>>>>>

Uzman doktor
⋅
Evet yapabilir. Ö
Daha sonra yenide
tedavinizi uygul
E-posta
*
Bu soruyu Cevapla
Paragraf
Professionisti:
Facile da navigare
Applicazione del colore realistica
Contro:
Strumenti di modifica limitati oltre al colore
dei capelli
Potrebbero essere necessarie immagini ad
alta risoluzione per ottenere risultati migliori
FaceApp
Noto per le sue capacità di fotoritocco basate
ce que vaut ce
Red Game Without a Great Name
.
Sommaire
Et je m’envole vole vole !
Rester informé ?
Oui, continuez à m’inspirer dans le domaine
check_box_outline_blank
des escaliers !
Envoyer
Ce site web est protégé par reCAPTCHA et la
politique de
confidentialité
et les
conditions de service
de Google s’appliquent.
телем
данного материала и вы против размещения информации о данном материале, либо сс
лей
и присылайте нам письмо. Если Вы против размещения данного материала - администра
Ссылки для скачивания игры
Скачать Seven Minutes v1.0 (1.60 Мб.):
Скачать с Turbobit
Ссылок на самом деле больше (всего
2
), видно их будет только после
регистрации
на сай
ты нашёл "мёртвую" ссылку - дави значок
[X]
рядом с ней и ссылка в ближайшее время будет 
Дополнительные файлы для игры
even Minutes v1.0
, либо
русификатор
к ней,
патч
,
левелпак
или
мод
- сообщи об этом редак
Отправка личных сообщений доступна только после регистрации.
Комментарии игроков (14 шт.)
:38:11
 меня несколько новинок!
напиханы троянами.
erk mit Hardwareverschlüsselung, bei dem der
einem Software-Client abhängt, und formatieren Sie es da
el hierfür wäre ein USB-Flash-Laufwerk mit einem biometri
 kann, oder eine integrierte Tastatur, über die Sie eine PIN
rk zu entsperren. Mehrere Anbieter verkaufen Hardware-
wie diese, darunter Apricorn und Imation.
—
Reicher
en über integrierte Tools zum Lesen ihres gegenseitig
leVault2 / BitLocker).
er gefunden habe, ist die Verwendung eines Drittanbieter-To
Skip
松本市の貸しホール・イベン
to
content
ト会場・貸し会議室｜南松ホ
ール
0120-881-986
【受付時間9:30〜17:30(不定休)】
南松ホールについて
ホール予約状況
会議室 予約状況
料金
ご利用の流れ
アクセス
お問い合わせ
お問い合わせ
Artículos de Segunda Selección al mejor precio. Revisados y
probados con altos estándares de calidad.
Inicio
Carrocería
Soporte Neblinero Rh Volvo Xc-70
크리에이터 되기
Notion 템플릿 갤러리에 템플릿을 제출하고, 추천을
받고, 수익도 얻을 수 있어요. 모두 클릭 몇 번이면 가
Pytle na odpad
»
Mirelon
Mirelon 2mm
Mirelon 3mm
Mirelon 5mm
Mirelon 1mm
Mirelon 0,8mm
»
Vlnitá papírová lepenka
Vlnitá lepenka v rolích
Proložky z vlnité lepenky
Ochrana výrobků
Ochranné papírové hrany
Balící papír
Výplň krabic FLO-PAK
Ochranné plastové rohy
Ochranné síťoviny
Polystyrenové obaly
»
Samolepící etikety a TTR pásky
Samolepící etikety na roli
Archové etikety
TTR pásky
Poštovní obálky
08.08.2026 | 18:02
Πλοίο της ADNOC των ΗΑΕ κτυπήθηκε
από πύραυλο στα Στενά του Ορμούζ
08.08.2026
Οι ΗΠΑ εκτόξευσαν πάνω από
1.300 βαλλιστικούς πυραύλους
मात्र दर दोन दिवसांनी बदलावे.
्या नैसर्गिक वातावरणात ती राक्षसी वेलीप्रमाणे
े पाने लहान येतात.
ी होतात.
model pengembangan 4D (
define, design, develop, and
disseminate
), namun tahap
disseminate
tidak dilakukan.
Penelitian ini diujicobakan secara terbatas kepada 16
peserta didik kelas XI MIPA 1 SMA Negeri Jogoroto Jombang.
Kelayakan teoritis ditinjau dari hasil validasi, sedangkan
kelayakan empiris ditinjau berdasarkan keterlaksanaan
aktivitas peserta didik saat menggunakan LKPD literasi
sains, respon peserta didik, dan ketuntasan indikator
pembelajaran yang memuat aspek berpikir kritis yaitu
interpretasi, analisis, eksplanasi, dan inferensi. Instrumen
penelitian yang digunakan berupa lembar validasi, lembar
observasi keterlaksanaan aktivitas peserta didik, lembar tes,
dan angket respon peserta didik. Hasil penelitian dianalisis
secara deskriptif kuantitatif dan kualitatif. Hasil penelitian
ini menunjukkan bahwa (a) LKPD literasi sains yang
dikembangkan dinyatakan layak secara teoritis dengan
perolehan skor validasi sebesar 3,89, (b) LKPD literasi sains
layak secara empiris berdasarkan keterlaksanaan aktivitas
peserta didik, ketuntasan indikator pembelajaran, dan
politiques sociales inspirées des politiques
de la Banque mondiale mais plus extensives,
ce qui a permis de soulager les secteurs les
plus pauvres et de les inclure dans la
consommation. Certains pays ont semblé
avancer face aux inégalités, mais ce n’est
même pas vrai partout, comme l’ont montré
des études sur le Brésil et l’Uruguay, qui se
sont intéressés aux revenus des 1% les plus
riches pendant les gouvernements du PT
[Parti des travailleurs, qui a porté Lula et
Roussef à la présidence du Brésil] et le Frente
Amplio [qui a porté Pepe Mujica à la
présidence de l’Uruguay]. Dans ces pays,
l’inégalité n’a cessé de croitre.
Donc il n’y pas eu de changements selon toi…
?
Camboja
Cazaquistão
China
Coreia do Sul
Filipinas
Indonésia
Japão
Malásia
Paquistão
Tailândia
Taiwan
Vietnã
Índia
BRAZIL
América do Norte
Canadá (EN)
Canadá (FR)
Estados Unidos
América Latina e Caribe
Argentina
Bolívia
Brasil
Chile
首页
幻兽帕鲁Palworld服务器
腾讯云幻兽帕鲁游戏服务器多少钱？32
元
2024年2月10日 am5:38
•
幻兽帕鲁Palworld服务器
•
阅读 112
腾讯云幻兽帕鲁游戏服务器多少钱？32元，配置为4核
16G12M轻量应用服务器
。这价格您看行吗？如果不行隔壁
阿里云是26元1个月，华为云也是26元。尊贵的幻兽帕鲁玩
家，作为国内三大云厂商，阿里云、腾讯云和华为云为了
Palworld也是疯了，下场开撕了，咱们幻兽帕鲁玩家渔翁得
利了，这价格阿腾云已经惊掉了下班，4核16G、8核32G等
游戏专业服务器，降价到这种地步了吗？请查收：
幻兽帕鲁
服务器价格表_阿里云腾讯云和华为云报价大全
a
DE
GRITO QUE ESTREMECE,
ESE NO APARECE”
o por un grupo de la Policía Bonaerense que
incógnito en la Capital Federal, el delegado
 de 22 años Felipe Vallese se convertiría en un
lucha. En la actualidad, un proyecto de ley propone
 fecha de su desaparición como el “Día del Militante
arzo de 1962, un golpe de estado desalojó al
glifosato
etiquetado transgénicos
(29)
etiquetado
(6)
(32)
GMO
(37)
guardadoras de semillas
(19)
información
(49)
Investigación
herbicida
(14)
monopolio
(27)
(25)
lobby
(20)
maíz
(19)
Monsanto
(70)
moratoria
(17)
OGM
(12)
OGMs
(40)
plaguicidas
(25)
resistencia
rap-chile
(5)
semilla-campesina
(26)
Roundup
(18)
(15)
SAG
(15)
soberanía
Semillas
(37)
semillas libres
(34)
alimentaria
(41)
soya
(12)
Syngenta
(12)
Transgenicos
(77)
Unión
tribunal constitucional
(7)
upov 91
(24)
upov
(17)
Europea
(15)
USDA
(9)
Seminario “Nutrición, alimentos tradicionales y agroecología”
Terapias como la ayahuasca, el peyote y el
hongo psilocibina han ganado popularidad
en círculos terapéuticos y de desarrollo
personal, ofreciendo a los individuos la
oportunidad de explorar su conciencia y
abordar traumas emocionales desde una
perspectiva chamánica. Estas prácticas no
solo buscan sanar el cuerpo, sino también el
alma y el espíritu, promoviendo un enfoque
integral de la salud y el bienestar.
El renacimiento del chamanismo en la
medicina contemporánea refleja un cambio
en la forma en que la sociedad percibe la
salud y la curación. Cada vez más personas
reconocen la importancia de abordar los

<<<<<

Above are records; say how many of their lines contain the word "либо", giving only the number.

• _ANSWER SECTION_
2